Terrain Adaption Controller for a Walking Excavator Robot using Deep Reinforcement Learning
Ajish Babu, Frank Kirchner
In 2021 20th International Conference on Advanced Robotics (ICAR), (ICAR-2021), 07.12.-10.12.2021, Ljubljana, IEEE Xplore, pages 64-70, Dec/2021.
Automation of heavy-duty vehicles using technologies
developed in the robotics domain is gaining popularity. One
such vehicle is the walking excavator with active suspension
chassis for adapting to uneven terrain. The terrain adaption
controller automates the suspension control by considering the
factors stability, underlying terrain structure, wheel-ground
distance, chassis-ground distance, etc. This work builds the
controller, which actuates the joints that control the height of
the wheels. Deep reinforcement learning is used, considering the
complexity of the problem and transferability to other robots.
The controller is learned and evaluated in simulation, where
continuous terrain with varying slopes is automatically generated.
Autoencoders compress the height-map and convert it
into latent space of different sizes. Three groups of controllers
are then designed based on observations given to the controller.

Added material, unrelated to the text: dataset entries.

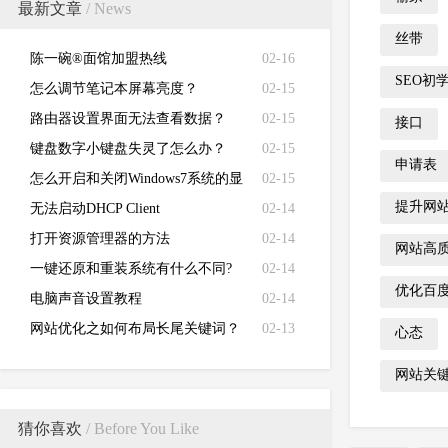
最新文章
/ News
丝带
陈一碗®面馆加盟热线
02-16
SEO初
怎么调节笔记本屏幕亮度？
02-15
路由器设置界面无法查看数据？
02-15
接口
键盘数字小键盘失灵了怎么办？
02-15
申请表
怎么开启和关闭Windows7系统的显
02-15
提升网
卡硬件加速功能
无法启动DHCP Client
02-14
打开资源管理器的方法
02-14
网站高
一键还原和重装系统有什么不同?
02-14
优化百
电脑声音设置教程
02-14
网站优化之如何布局长尾关键词？
02-13
心态
网站关
猜你喜欢
/ Before You Like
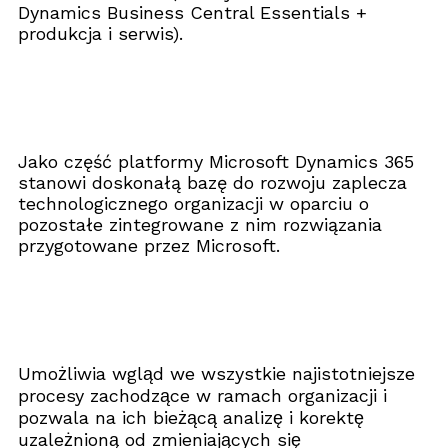
Dynamics Business Central Essentials +
produkcja i serwis).
Jako część platformy Microsoft Dynamics 365
stanowi doskonałą bazę do rozwoju zaplecza
technologicznego organizacji w oparciu o
pozostałe zintegrowane z nim rozwiązania
przygotowane przez Microsoft.
Umożliwia wgląd we wszystkie najistotniejsze
procesy zachodzące w ramach organizacji i
pozwala na ich bieżącą analizę i korektę
uzależnioną od zmieniających się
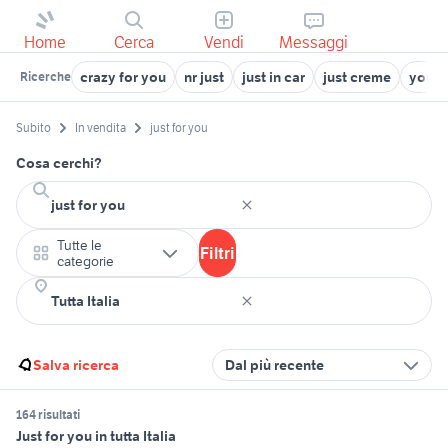
Home
Cerca
Vendi
Messaggi
crazy for you
nr just
just in car
just creme
you 
Ricerche
Subito
In vendita
just for you
Cosa cerchi?
Tutte le
Filtri
categorie
Salva ricerca
Dal più recente
164 risultati
Just for you in tutta Italia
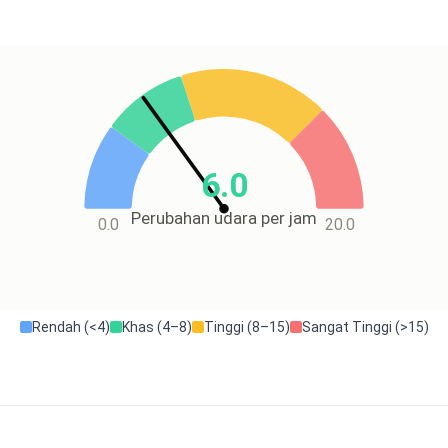
6.0
Perubahan udara per jam
0.0
20.0
Rendah (<4)
Khas (4–8)
Tinggi (8–15)
Sangat Tinggi (>15)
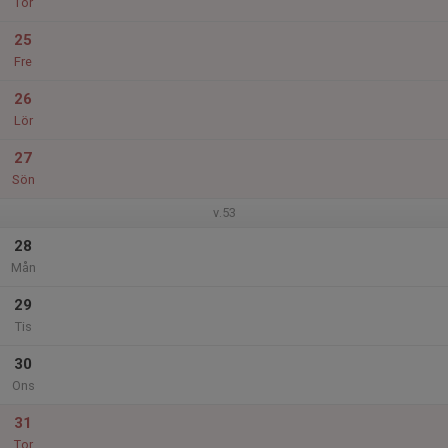
Tor
25
Fre
26
Lör
27
Sön
v.53
28
Mån
29
Tis
30
Ons
31
Tor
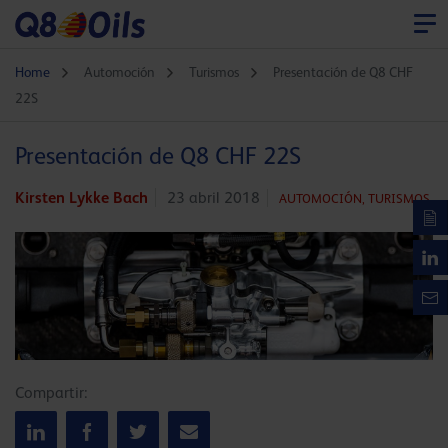
Home
Automoción
Turismos
Presentación de Q8 CHF
22S
Presentación de Q8 CHF 22S
Kirsten Lykke Bach
23 abril 2018
AUTOMOCIÓN,
TURISMOS
Compartir:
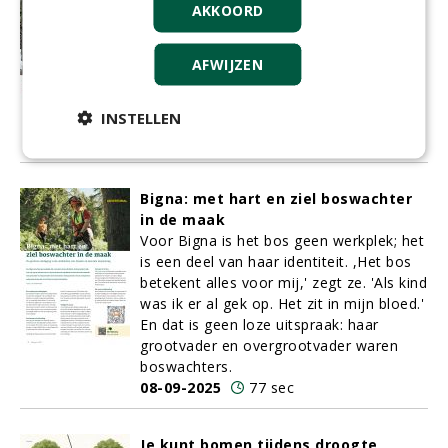
AKKOORD
Tijdens een storm viel er in Alkmaar een
tak op een fietser. De fietser liep hierbij
ernstig letsel op. Is de gemeente en/of
AFWIJZEN
het bedrijf dat de bomen namens de
gemeente onderhoudt, aansprakelijk
INSTELLEN
voor de letselschade?
12-09-2025
147 sec
Bigna: met hart en ziel boswachter
in de maak
Voor Bigna is het bos geen werkplek; het
is een deel van haar identiteit. ,Het bos
betekent alles voor mij,' zegt ze. 'Als kind
was ik er al gek op. Het zit in mijn bloed.'
En dat is geen loze uitspraak: haar
grootvader en overgrootvader waren
boswachters.
08-09-2025
77 sec
Je kunt bomen tijdens droogte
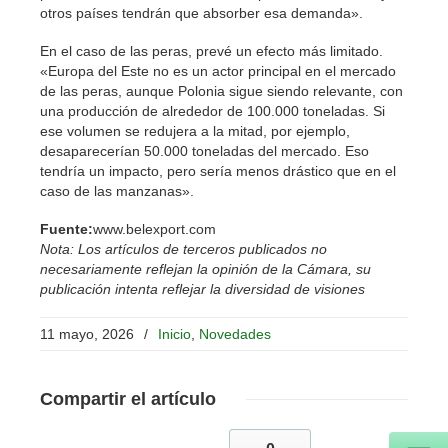
otros países tendrán que absorber esa demanda».
En el caso de las peras, prevé un efecto más limitado.
«Europa del Este no es un actor principal en el mercado
de las peras, aunque Polonia sigue siendo relevante, con
una producción de alrededor de 100.000 toneladas. Si
ese volumen se redujera a la mitad, por ejemplo,
desaparecerían 50.000 toneladas del mercado. Eso
tendría un impacto, pero sería menos drástico que en el
caso de las manzanas».
Fuente:
www.belexport.com
Nota: Los artículos de terceros publicados no
necesariamente reflejan la opinión de la Cámara, su
publicación intenta reflejar la diversidad de visiones
11 mayo, 2026
/
Inicio
,
Novedades
Compartir
el artículo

Evaluation of controllers shows that the controllers with ground
distances as observation perform better. If the ground distances
are part of the observation, there is no significant difference
in performance between controllers with different latent space
sizes. For controllers with terrain information and no ground
distances, the evaluation results match the terrain reconstruction
accuracy of the corresponding autoencoder.